Starting at the line that contains "популярных схемах и уловках мошенников, как", repeat each line of the listing below through the last one, exactly, and leave out every picture.

● ● ● ● ● ● ●

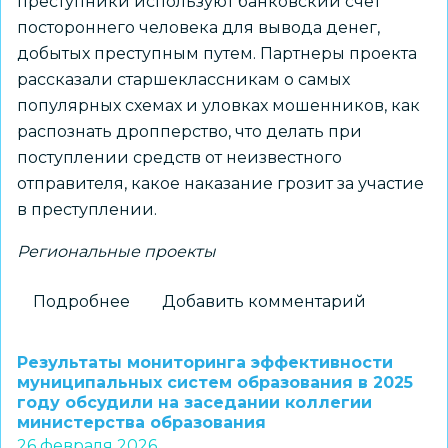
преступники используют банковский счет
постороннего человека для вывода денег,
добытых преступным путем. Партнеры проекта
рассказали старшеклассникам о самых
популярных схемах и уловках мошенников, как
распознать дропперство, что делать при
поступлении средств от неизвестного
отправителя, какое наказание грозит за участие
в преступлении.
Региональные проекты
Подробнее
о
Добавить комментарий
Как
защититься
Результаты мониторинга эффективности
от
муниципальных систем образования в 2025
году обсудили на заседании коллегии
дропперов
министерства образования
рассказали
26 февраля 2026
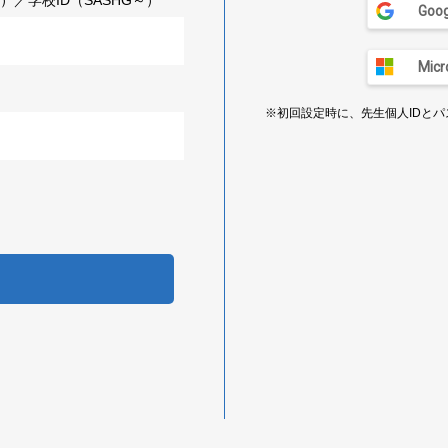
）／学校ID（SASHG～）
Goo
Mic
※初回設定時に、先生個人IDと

● ● ● ● ● ● ●

→ **Response below**
популярных схемах и уловках мошенников, как
распознать дропперство, что делать при
поступлении средств от неизвестного
отправителя, какое наказание грозит за участие
в преступлении.
Региональные проекты
Подробнее
о
Добавить комментарий
Как
защититься
Результаты мониторинга эффективности
от
муниципальных систем образования в 2025
году обсудили на заседании коллегии
дропперов
министерства образования
рассказали
26 февраля 2026
）／学校ID（SASHG～）
Goo
Mic
※初回設定時に、先生個人IDと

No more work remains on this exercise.